Microsoft IE changes premature, say critics

Microsoft Corp. may be unnecessarily forcing developers to rewrite large portions of the Web, say members of the Web development community who fear that the software giant’s plans to bring its Internet Explorer browser in compliance with a recent software patent ruling against the company are premature.

The changes, announced on Oct. 6, were created in response to a US$521 million software patent verdict against Microsoft, won by Eolas Technologies Inc. in the U.S. District Court for the Northern District of Illinois this August.

A new version of Internet Explorer, expected to be released early next year, will handle dynamic content like RealOne, Macromedia Flash or Apple QuickTime files in a new way designed to “ameliorate or eliminate the impact of the ruling,” according to a Microsoft statement.

Microsoft also issued instructions to Web developers on Monday, advising them to make changes to Web pages that contain this kind of dynamic content or risk presenting their users with dialogue boxes. “If Web developers have not updated their Web pages using the techniques suggested by Microsoft and others, users may see a simple dialogue box before the browser loads the ActiveX control,” the statement said.

“They will have to make changes to those few Web pages that have ActiveX controls or Java applets on them to avoid dialogue boxes on those pages,” explained Michael Wallent, the general manager of Microsoft’s Windows client platform group.

Wallent believes that the majority of pages in question are now being used to deliver advertising, and that the advertising community will be quick to make the necessary changes.

He downplayed the potential effects of the changes, predicting that the “vast majority” of affected Web sites would be switched over before the new version of Internet Explorer became available. “If you exclude Web advertising, you’re not looking at a huge number of sites,” he added.

But others argued that asking the Web community to re-tag every example of dynamic content on the Internet before the Eolas verdict had even been appealed was unreasonable.

“I think they should at least be waiting until the courts rule,” said Rich Green, the vice-president of developer platforms at Sun Microsystems Inc. “It seems premature to be rolling out change in a case where the final answer has not been reached.”

Making the changes would not be a huge technical challenge for the Atomic Mail LLC, a Columbus, Ohio company that offers a Web-based e-mail application that uses flash animation, said Art Krumsee, the company’s chief technical officer. But that is because the Atomic Mail application has only one HTML page that loads Flash, he explained.

However, the work required to review and modify any site with extensive flash animation would be a “notable expense” for some companies, he said.

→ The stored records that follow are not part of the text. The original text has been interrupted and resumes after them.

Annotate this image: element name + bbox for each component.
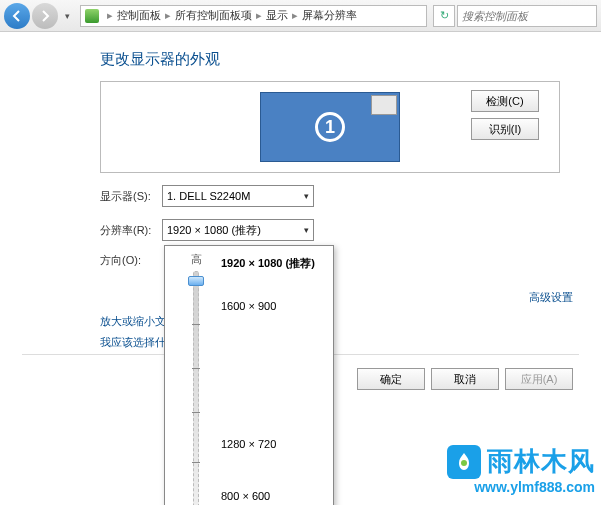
forward-button <box>32 3 58 29</box>
resolution-option[interactable]: 1600 × 900 <box>221 300 276 312</box>
slider-labels: 1920 × 1080 (推荐) 1600 × 900 1280 × 720 8… <box>221 252 327 505</box>
breadcrumb-item[interactable]: 屏幕分辨率 <box>302 8 357 23</box>
resolution-label: 分辨率(R): <box>100 223 162 238</box>
display-preview-area: 1 检测(C) 识别(I) <box>100 81 560 173</box>
ok-button[interactable]: 确定 <box>357 368 425 390</box>
cancel-button[interactable]: 取消 <box>431 368 499 390</box>
resolution-slider-popup: 高 低 1920 × 1080 (推荐) 1600 × 900 1280 × 7… <box>164 245 334 505</box>
refresh-button[interactable]: ↻ <box>433 5 455 27</box>
detect-button[interactable]: 检测(C) <box>471 90 539 112</box>
display-label: 显示器(S): <box>100 189 162 204</box>
slider-handle[interactable] <box>188 276 204 286</box>
svg-point-0 <box>461 460 467 466</box>
orientation-label: 方向(O): <box>100 253 162 268</box>
breadcrumb-item[interactable]: 控制面板 <box>117 8 161 23</box>
back-button[interactable] <box>4 3 30 29</box>
chevron-down-icon: ▾ <box>304 225 309 235</box>
resolution-value: 1920 × 1080 (推荐) <box>167 223 261 238</box>
advanced-settings-link[interactable]: 高级设置 <box>529 290 573 305</box>
slider-high-label: 高 <box>191 252 202 267</box>
chevron-down-icon: ▾ <box>304 191 309 201</box>
watermark-url: www.ylmf888.com <box>447 479 595 495</box>
watermark-icon <box>447 445 481 479</box>
page-title: 更改显示器的外观 <box>0 50 601 69</box>
apply-button: 应用(A) <box>505 368 573 390</box>
resolution-option[interactable]: 1280 × 720 <box>221 438 276 450</box>
monitor-thumbnail <box>371 95 397 115</box>
watermark-brand: 雨林木风 <box>487 444 595 479</box>
watermark: 雨林木风 www.ylmf888.com <box>447 444 595 495</box>
slider-track[interactable] <box>193 271 199 505</box>
control-panel-icon <box>85 9 99 23</box>
monitor-preview[interactable]: 1 <box>260 92 400 162</box>
toolbar: ▾ ▸ 控制面板 ▸ 所有控制面板项 ▸ 显示 ▸ 屏幕分辨率 ↻ <box>0 0 601 32</box>
resolution-select[interactable]: 1920 × 1080 (推荐) ▾ <box>162 219 314 241</box>
breadcrumb-item[interactable]: 所有控制面板项 <box>175 8 252 23</box>
identify-button[interactable]: 识别(I) <box>471 118 539 140</box>
main-content: 更改显示器的外观 1 检测(C) 识别(I) 显示器(S): 1. DELL S… <box>0 32 601 268</box>
resolution-option[interactable]: 800 × 600 <box>221 490 270 502</box>
search-input[interactable] <box>457 5 597 27</box>
resolution-option[interactable]: 1920 × 1080 (推荐) <box>221 256 315 271</box>
history-dropdown[interactable]: ▾ <box>60 3 74 29</box>
monitor-number: 1 <box>315 112 345 142</box>
breadcrumb[interactable]: ▸ 控制面板 ▸ 所有控制面板项 ▸ 显示 ▸ 屏幕分辨率 <box>80 5 427 27</box>
display-select[interactable]: 1. DELL S2240M ▾ <box>162 185 314 207</box>
breadcrumb-item[interactable]: 显示 <box>266 8 288 23</box>
display-value: 1. DELL S2240M <box>167 190 250 202</box>
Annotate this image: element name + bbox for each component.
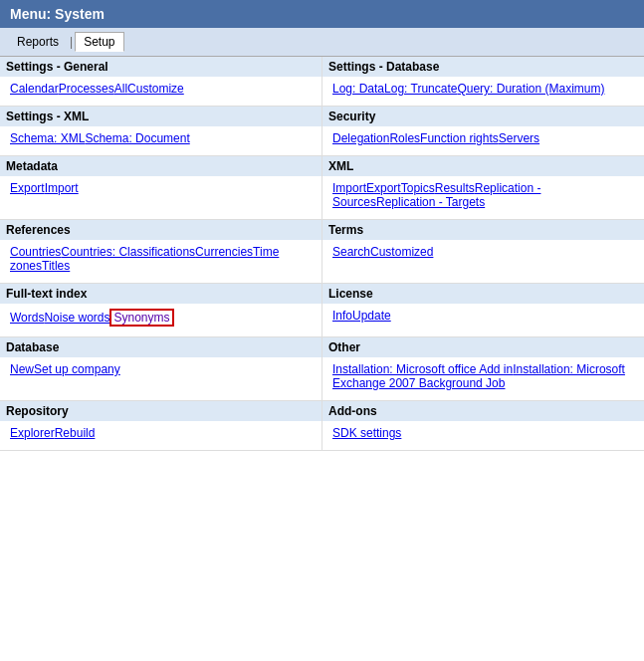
left-cell-4: Full-text indexWordsNoise wordsSynonyms: [0, 284, 322, 336]
tab-divider: |: [68, 35, 75, 49]
right-link-1-0[interactable]: Delegation: [332, 131, 389, 145]
left-link-1-0[interactable]: Schema: XML: [10, 131, 85, 145]
left-link-5-0[interactable]: New: [10, 362, 34, 376]
menu-row-6: RepositoryExplorerRebuildAdd-onsSDK sett…: [0, 401, 644, 451]
left-link-3-0[interactable]: Countries: [10, 245, 61, 259]
right-link-1-3[interactable]: Servers: [499, 131, 539, 145]
left-link-4-0[interactable]: Words: [10, 311, 44, 325]
menu-row-0: Settings - GeneralCalendarProcessesAllCu…: [0, 57, 644, 107]
left-link-3-2[interactable]: Currencies: [195, 245, 253, 259]
left-link-6-1[interactable]: Rebuild: [55, 426, 96, 440]
right-header-2: XML: [322, 156, 644, 176]
left-cell-3: ReferencesCountriesCountries: Classifica…: [0, 220, 322, 283]
left-link-1-1[interactable]: Schema: Document: [85, 131, 189, 145]
right-link-2-0[interactable]: Import: [332, 181, 366, 195]
left-link-3-4[interactable]: Titles: [42, 259, 70, 273]
left-header-2: Metadata: [0, 156, 322, 176]
right-header-6: Add-ons: [322, 401, 644, 421]
left-link-2-1[interactable]: Import: [45, 181, 79, 195]
title-bar: Menu: System: [0, 0, 644, 28]
left-link-5-1[interactable]: Set up company: [34, 362, 120, 376]
right-link-0-1[interactable]: Log: Truncate: [384, 82, 457, 96]
left-link-0-0[interactable]: Calendar: [10, 82, 59, 96]
left-link-4-1[interactable]: Noise words: [44, 311, 109, 325]
right-link-1-2[interactable]: Function rights: [420, 131, 499, 145]
right-header-3: Terms: [322, 220, 644, 240]
right-cell-0: Settings - DatabaseLog: DataLog: Truncat…: [322, 57, 644, 106]
right-link-2-5[interactable]: Replication - Targets: [376, 195, 485, 209]
left-cell-6: RepositoryExplorerRebuild: [0, 401, 322, 450]
left-header-0: Settings - General: [0, 57, 322, 77]
right-cell-2: XMLImportExportTopicsResultsReplication …: [322, 156, 644, 219]
right-link-2-2[interactable]: Topics: [401, 181, 435, 195]
left-link-2-0[interactable]: Export: [10, 181, 45, 195]
right-link-5-0[interactable]: Installation: Microsoft office Add in: [332, 362, 513, 376]
right-link-4-1[interactable]: Update: [352, 309, 391, 323]
menu-row-1: Settings - XMLSchema: XMLSchema: Documen…: [0, 107, 644, 156]
menu-row-2: MetadataExportImportXMLImportExportTopic…: [0, 156, 644, 220]
left-link-0-1[interactable]: Processes: [59, 82, 114, 96]
left-link-0-2[interactable]: All: [114, 82, 127, 96]
right-link-0-0[interactable]: Log: Data: [332, 82, 384, 96]
right-link-6-0[interactable]: SDK settings: [332, 426, 401, 440]
left-cell-5: DatabaseNewSet up company: [0, 337, 322, 400]
menu-content: Settings - GeneralCalendarProcessesAllCu…: [0, 57, 644, 451]
right-cell-6: Add-onsSDK settings: [322, 401, 644, 450]
left-header-3: References: [0, 220, 322, 240]
left-link-3-1[interactable]: Countries: Classifications: [61, 245, 195, 259]
right-link-1-1[interactable]: Roles: [389, 131, 420, 145]
right-link-2-3[interactable]: Results: [435, 181, 475, 195]
right-cell-1: SecurityDelegationRolesFunction rightsSe…: [322, 107, 644, 155]
right-cell-5: OtherInstallation: Microsoft office Add …: [322, 337, 644, 400]
page-title: Menu: System: [10, 6, 105, 22]
left-link-6-0[interactable]: Explorer: [10, 426, 55, 440]
left-header-1: Settings - XML: [0, 107, 322, 126]
right-link-4-0[interactable]: Info: [332, 309, 352, 323]
synonyms-highlighted-link[interactable]: Synonyms: [109, 309, 173, 327]
menu-row-4: Full-text indexWordsNoise wordsSynonymsL…: [0, 284, 644, 337]
menu-row-5: DatabaseNewSet up companyOtherInstallati…: [0, 337, 644, 401]
left-header-6: Repository: [0, 401, 322, 421]
right-link-3-0[interactable]: Search: [332, 245, 370, 259]
right-cell-3: TermsSearchCustomized: [322, 220, 644, 283]
tab-reports[interactable]: Reports: [8, 32, 68, 52]
left-cell-2: MetadataExportImport: [0, 156, 322, 219]
tab-setup[interactable]: Setup: [75, 32, 123, 52]
left-cell-0: Settings - GeneralCalendarProcessesAllCu…: [0, 57, 322, 106]
right-link-2-1[interactable]: Export: [366, 181, 401, 195]
right-header-1: Security: [322, 107, 644, 126]
right-link-3-1[interactable]: Customized: [370, 245, 433, 259]
menu-row-3: ReferencesCountriesCountries: Classifica…: [0, 220, 644, 284]
left-header-4: Full-text index: [0, 284, 322, 304]
left-header-5: Database: [0, 337, 322, 357]
right-header-4: License: [322, 284, 644, 304]
tab-bar: Reports | Setup: [0, 28, 644, 57]
right-header-5: Other: [322, 337, 644, 357]
right-link-0-2[interactable]: Query: Duration (Maximum): [457, 82, 604, 96]
right-cell-4: LicenseInfoUpdate: [322, 284, 644, 336]
right-header-0: Settings - Database: [322, 57, 644, 77]
left-link-0-3[interactable]: Customize: [127, 82, 184, 96]
left-cell-1: Settings - XMLSchema: XMLSchema: Documen…: [0, 107, 322, 155]
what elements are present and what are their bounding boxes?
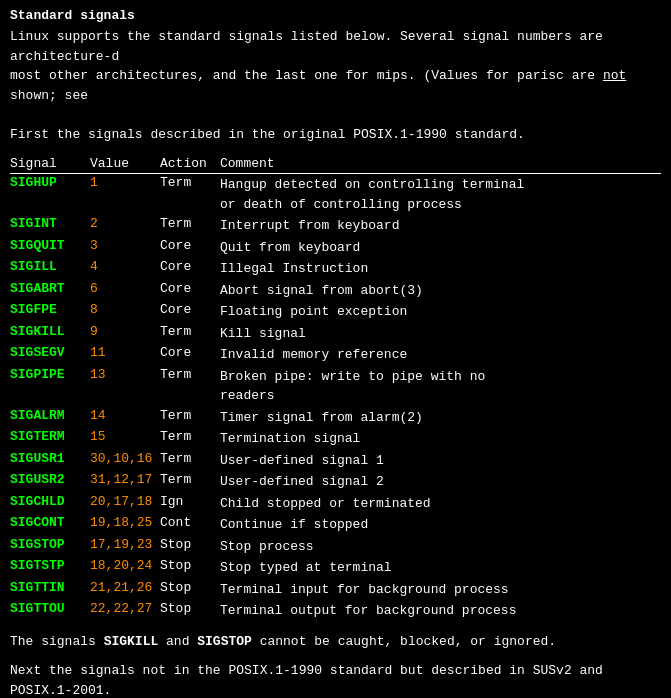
signal-comment: Timer signal from alarm(2) <box>220 407 661 429</box>
signal-action: Core <box>160 237 220 259</box>
signal-value: 13 <box>90 366 160 407</box>
signal-comment: Quit from keyboard <box>220 237 661 259</box>
signal-comment: Illegal Instruction <box>220 258 661 280</box>
table-header-row: Signal Value Action Comment <box>10 154 661 174</box>
signal-value: 11 <box>90 344 160 366</box>
table-row: SIGHUP1TermHangup detected on controllin… <box>10 174 661 216</box>
signal-name: SIGSEGV <box>10 344 90 366</box>
signal-comment: Child stopped or terminated <box>220 493 661 515</box>
signal-action: Stop <box>160 536 220 558</box>
table-row: SIGSTOP17,19,23StopStop process <box>10 536 661 558</box>
signal-comment: User-defined signal 1 <box>220 450 661 472</box>
signal-name: SIGALRM <box>10 407 90 429</box>
signal-name: SIGTSTP <box>10 557 90 579</box>
signal-action: Stop <box>160 557 220 579</box>
header-comment: Comment <box>220 154 661 174</box>
signal-value: 1 <box>90 174 160 216</box>
signal-comment: Stop process <box>220 536 661 558</box>
signal-action: Core <box>160 258 220 280</box>
signal-comment: Hangup detected on controlling terminalo… <box>220 174 661 216</box>
signal-comment: Broken pipe: write to pipe with noreader… <box>220 366 661 407</box>
signal-value: 2 <box>90 215 160 237</box>
signal-action: Term <box>160 174 220 216</box>
signal-value: 8 <box>90 301 160 323</box>
signal-comment: Invalid memory reference <box>220 344 661 366</box>
signal-action: Term <box>160 428 220 450</box>
signal-name: SIGCONT <box>10 514 90 536</box>
signal-comment: Interrupt from keyboard <box>220 215 661 237</box>
signal-comment: Termination signal <box>220 428 661 450</box>
signal-name: SIGSTOP <box>10 536 90 558</box>
signal-action: Term <box>160 450 220 472</box>
table-row: SIGTTIN21,21,26StopTerminal input for ba… <box>10 579 661 601</box>
signal-name: SIGILL <box>10 258 90 280</box>
table-row: SIGUSR231,12,17TermUser-defined signal 2 <box>10 471 661 493</box>
table-row: SIGALRM14TermTimer signal from alarm(2) <box>10 407 661 429</box>
signal-value: 14 <box>90 407 160 429</box>
signal-action: Ign <box>160 493 220 515</box>
signal-name: SIGUSR2 <box>10 471 90 493</box>
intro-line-1: Linux supports the standard signals list… <box>10 27 661 66</box>
signal-name: SIGUSR1 <box>10 450 90 472</box>
table-row: SIGFPE8CoreFloating point exception <box>10 301 661 323</box>
table-row: SIGABRT6CoreAbort signal from abort(3) <box>10 280 661 302</box>
signal-value: 31,12,17 <box>90 471 160 493</box>
notice-1: The signals SIGKILL and SIGSTOP cannot b… <box>10 632 661 652</box>
table-row: SIGTERM15TermTermination signal <box>10 428 661 450</box>
intro-paragraph: Linux supports the standard signals list… <box>10 27 661 144</box>
table-row: SIGCHLD20,17,18IgnChild stopped or termi… <box>10 493 661 515</box>
section2-intro: Next the signals not in the POSIX.1-1990… <box>10 661 661 698</box>
signal-action: Term <box>160 471 220 493</box>
signal-action: Term <box>160 323 220 345</box>
intro-line-4: First the signals described in the origi… <box>10 125 661 145</box>
signal-value: 17,19,23 <box>90 536 160 558</box>
signal-value: 30,10,16 <box>90 450 160 472</box>
signal-action: Core <box>160 344 220 366</box>
signal-comment: Abort signal from abort(3) <box>220 280 661 302</box>
signal-value: 15 <box>90 428 160 450</box>
signal-name: SIGTTIN <box>10 579 90 601</box>
signal-action: Term <box>160 407 220 429</box>
signal-comment: Kill signal <box>220 323 661 345</box>
signal-action: Stop <box>160 600 220 622</box>
signal-comment: Terminal output for background process <box>220 600 661 622</box>
signal-comment: User-defined signal 2 <box>220 471 661 493</box>
signal-value: 4 <box>90 258 160 280</box>
signal-comment: Stop typed at terminal <box>220 557 661 579</box>
header-action: Action <box>160 154 220 174</box>
table-row: SIGINT2TermInterrupt from keyboard <box>10 215 661 237</box>
signal-value: 3 <box>90 237 160 259</box>
signal-value: 9 <box>90 323 160 345</box>
signal-name: SIGCHLD <box>10 493 90 515</box>
signal-value: 20,17,18 <box>90 493 160 515</box>
table-row: SIGTSTP18,20,24StopStop typed at termina… <box>10 557 661 579</box>
page-title: Standard signals <box>10 8 661 23</box>
signal-name: SIGHUP <box>10 174 90 216</box>
table-row: SIGPIPE13TermBroken pipe: write to pipe … <box>10 366 661 407</box>
signal-name: SIGTERM <box>10 428 90 450</box>
page-container: Standard signals Linux supports the stan… <box>10 8 661 698</box>
table-row: SIGKILL9TermKill signal <box>10 323 661 345</box>
header-signal: Signal <box>10 154 90 174</box>
signal-action: Stop <box>160 579 220 601</box>
signal-name: SIGQUIT <box>10 237 90 259</box>
signal-name: SIGTTOU <box>10 600 90 622</box>
signal-name: SIGABRT <box>10 280 90 302</box>
signal-comment: Continue if stopped <box>220 514 661 536</box>
signal-action: Core <box>160 280 220 302</box>
table-row: SIGILL4CoreIllegal Instruction <box>10 258 661 280</box>
header-value: Value <box>90 154 160 174</box>
signal-value: 6 <box>90 280 160 302</box>
signal-value: 19,18,25 <box>90 514 160 536</box>
signal-action: Term <box>160 215 220 237</box>
signal-table-1: Signal Value Action Comment SIGHUP1TermH… <box>10 154 661 622</box>
signal-name: SIGINT <box>10 215 90 237</box>
table-row: SIGCONT19,18,25ContContinue if stopped <box>10 514 661 536</box>
table-row: SIGUSR130,10,16TermUser-defined signal 1 <box>10 450 661 472</box>
signal-value: 18,20,24 <box>90 557 160 579</box>
signal-name: SIGPIPE <box>10 366 90 407</box>
signal-name: SIGFPE <box>10 301 90 323</box>
signal-action: Core <box>160 301 220 323</box>
signal-value: 21,21,26 <box>90 579 160 601</box>
signal-value: 22,22,27 <box>90 600 160 622</box>
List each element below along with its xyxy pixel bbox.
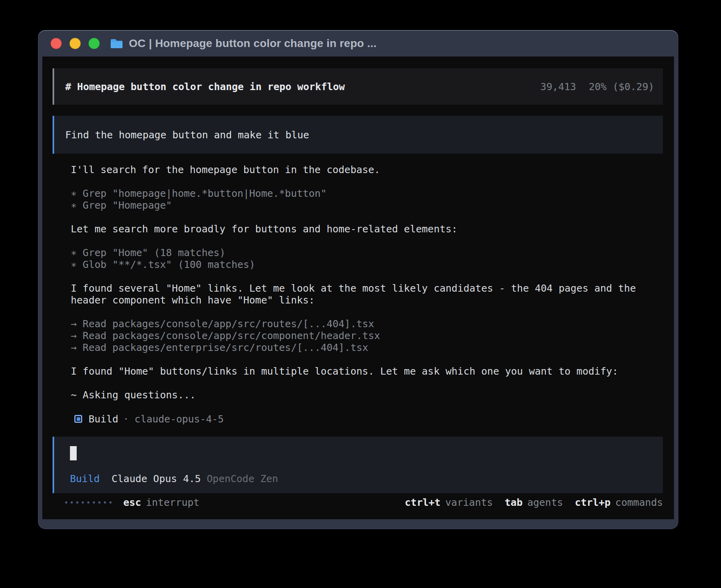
- statusbar-shortcuts: ctrl+t variants tab agents ctrl+p comman…: [393, 497, 663, 508]
- blank-line: [71, 354, 663, 366]
- tool-call-line: → Read packages/enterprise/src/routes/[.…: [71, 342, 663, 354]
- blank-line: [71, 271, 663, 283]
- tool-call-line: ∗ Grep "Home" (18 matches): [71, 247, 663, 259]
- shortcut-commands: ctrl+p commands: [575, 497, 663, 508]
- assistant-text-line: I'll search for the homepage button in t…: [71, 164, 663, 176]
- blank-line: [71, 235, 663, 247]
- assistant-text-line: I found several "Home" links. Let me loo…: [71, 283, 663, 294]
- session-header: # Homepage button color change in repo w…: [53, 68, 663, 105]
- blank-line: [71, 306, 663, 318]
- shortcut-label: variants: [445, 497, 493, 508]
- tool-call-line: ∗ Grep "homepage|home.*button|Home.*butt…: [71, 188, 663, 200]
- shortcut-key: ctrl+t: [405, 497, 440, 508]
- blank-line: [71, 377, 663, 389]
- prompt-input[interactable]: Build Claude Opus 4.5 OpenCode Zen: [53, 437, 663, 493]
- esc-key: esc: [123, 497, 141, 508]
- assistant-text-line: ~ Asking questions...: [71, 389, 663, 401]
- agent-name: Build: [89, 413, 118, 425]
- agent-model: claude-opus-4-5: [134, 413, 224, 425]
- agent-badge-icon: [74, 415, 82, 423]
- user-message: Find the homepage button and make it blu…: [53, 116, 663, 154]
- shortcut-variants: ctrl+t variants: [405, 497, 493, 508]
- window-controls: [51, 38, 100, 49]
- window-title: OC | Homepage button color change in rep…: [129, 37, 377, 50]
- shortcut-key: tab: [505, 497, 523, 508]
- esc-key-label: interrupt: [146, 497, 199, 508]
- window-titlebar: OC | Homepage button color change in rep…: [38, 30, 678, 57]
- text-cursor: [70, 446, 77, 460]
- assistant-text-line: Let me search more broadly for buttons a…: [71, 223, 663, 235]
- session-context-cost: 20% ($0.29): [589, 81, 654, 92]
- tool-call-line: ∗ Grep "Homepage": [71, 200, 663, 211]
- session-token-count: 39,413: [540, 81, 576, 92]
- dot-separator: ·: [123, 413, 129, 425]
- composer-provider: OpenCode Zen: [207, 473, 278, 484]
- minimize-button[interactable]: [70, 38, 81, 49]
- folder-icon: [110, 38, 123, 49]
- agent-status-row: Build · claude-opus-4-5: [71, 413, 663, 425]
- status-bar: esc interrupt ctrl+t variants tab agents…: [53, 496, 663, 508]
- session-title: # Homepage button color change in repo w…: [65, 81, 345, 92]
- shortcut-label: agents: [527, 497, 563, 508]
- agent-badge-dot: [77, 417, 80, 421]
- blank-line: [71, 401, 663, 413]
- shortcut-key: ctrl+p: [575, 497, 610, 508]
- zoom-button[interactable]: [89, 38, 100, 49]
- assistant-text-line: I found "Home" buttons/links in multiple…: [71, 366, 663, 377]
- close-button[interactable]: [51, 38, 62, 49]
- composer-model: Claude Opus 4.5: [111, 473, 201, 484]
- shortcut-agents: tab agents: [505, 497, 563, 508]
- spinner-dots: [65, 501, 111, 503]
- composer-mode-label: Build: [70, 473, 100, 484]
- assistant-text-line: header component which have "Home" links…: [71, 294, 663, 306]
- shortcut-label: commands: [615, 497, 663, 508]
- tool-call-line: → Read packages/console/app/src/componen…: [71, 330, 663, 342]
- assistant-transcript: I'll search for the homepage button in t…: [71, 164, 663, 425]
- blank-line: [71, 211, 663, 223]
- terminal-window: OC | Homepage button color change in rep…: [38, 30, 678, 529]
- terminal-content: # Homepage button color change in repo w…: [42, 57, 674, 519]
- blank-line: [71, 176, 663, 188]
- session-stats: 39,413 20% ($0.29): [540, 81, 654, 92]
- tool-call-line: → Read packages/console/app/src/routes/[…: [71, 318, 663, 330]
- composer-meta: Build Claude Opus 4.5 OpenCode Zen: [70, 473, 278, 484]
- tool-call-line: ∗ Glob "**/*.tsx" (100 matches): [71, 259, 663, 271]
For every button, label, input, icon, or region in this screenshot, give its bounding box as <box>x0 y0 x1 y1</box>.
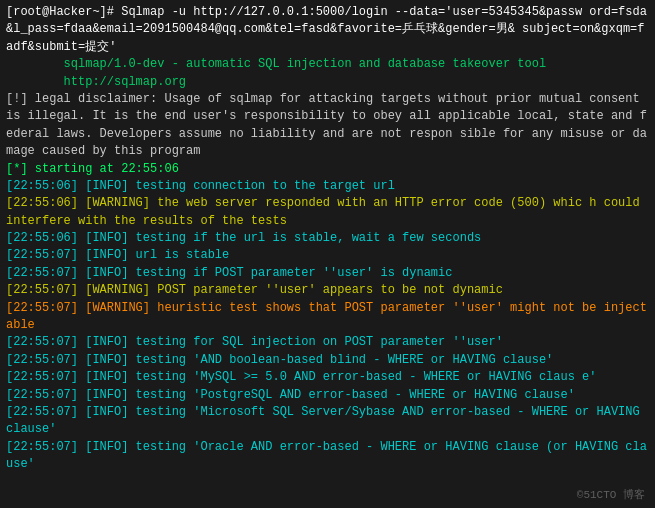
terminal-line-info2: [22:55:06] [INFO] testing if the url is … <box>6 230 649 247</box>
terminal-line-cmd: [root@Hacker~]# Sqlmap -u http://127.0.0… <box>6 4 649 56</box>
terminal-line-info4: [22:55:07] [INFO] testing if POST parame… <box>6 265 649 282</box>
terminal-window: [root@Hacker~]# Sqlmap -u http://127.0.0… <box>0 0 655 508</box>
terminal-line-starting: [*] starting at 22:55:06 <box>6 161 649 178</box>
terminal-line-warn3: [22:55:07] [WARNING] heuristic test show… <box>6 300 649 335</box>
terminal-line-info1: [22:55:06] [INFO] testing connection to … <box>6 178 649 195</box>
terminal-line-info6: [22:55:07] [INFO] testing 'AND boolean-b… <box>6 352 649 369</box>
terminal-line-sqlmap-url: http://sqlmap.org <box>6 74 649 91</box>
terminal-line-info8: [22:55:07] [INFO] testing 'PostgreSQL AN… <box>6 387 649 404</box>
terminal-line-info9: [22:55:07] [INFO] testing 'Microsoft SQL… <box>6 404 649 439</box>
watermark-text: ©51CTO 博客 <box>577 487 645 502</box>
terminal-line-info7: [22:55:07] [INFO] testing 'MySQL >= 5.0 … <box>6 369 649 386</box>
terminal-line-sqlmap-version: sqlmap/1.0-dev - automatic SQL injection… <box>6 56 649 73</box>
terminal-line-info10: [22:55:07] [INFO] testing 'Oracle AND er… <box>6 439 649 474</box>
terminal-line-warn2: [22:55:07] [WARNING] POST parameter ''us… <box>6 282 649 299</box>
terminal-line-info3: [22:55:07] [INFO] url is stable <box>6 247 649 264</box>
terminal-line-warn1: [22:55:06] [WARNING] the web server resp… <box>6 195 649 230</box>
terminal-line-info5: [22:55:07] [INFO] testing for SQL inject… <box>6 334 649 351</box>
terminal-line-legal1: [!] legal disclaimer: Usage of sqlmap fo… <box>6 91 649 161</box>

“It’s only a minor change, but if there are hundreds of millions of pages out there that have to be re-authored, that’s a lot of work,” said a source familiar with the matter, who spoke on condition of anonymity. Microsoft’s decision to ask Web developers to make widespread changes rather than simply paying a fee to Eolas for use of its software patents was simply a way of off-loading the cost of the Eolas suit on to Web developers, the source suggested.

Continuing to use the techniques covered in the Eolas patent is not an option for Microsoft, said Wallent. “It wouldn’t be prudent for us to just sit back and wait for the legal process to play out while the bills keep accruing.” If Microsoft continues to ship Internet Explorer without these changes, not only will it be liable for somewhere between US$150 million and US$200 million in court-ordered restitution to Eolas per year, it could also be found guilty of “willful infringement” of the Eolas patent, and that could put Microsoft in contempt of court, Wallent said.

Microsoft may be moving too quickly with its Internet Explorer fix, said Dale Dougherty, a publisher with O’Reilly & Associates, Inc., who has worked with Microsoft and members of the Web community on the Eolas issue, but the company has a valid business case for its actions. “Obviously they have money on the line and the rest of us don’t,” he said. “I think it’s a fair comment that…Microsoft is rushing to a solution here, but I understand why they might rush.”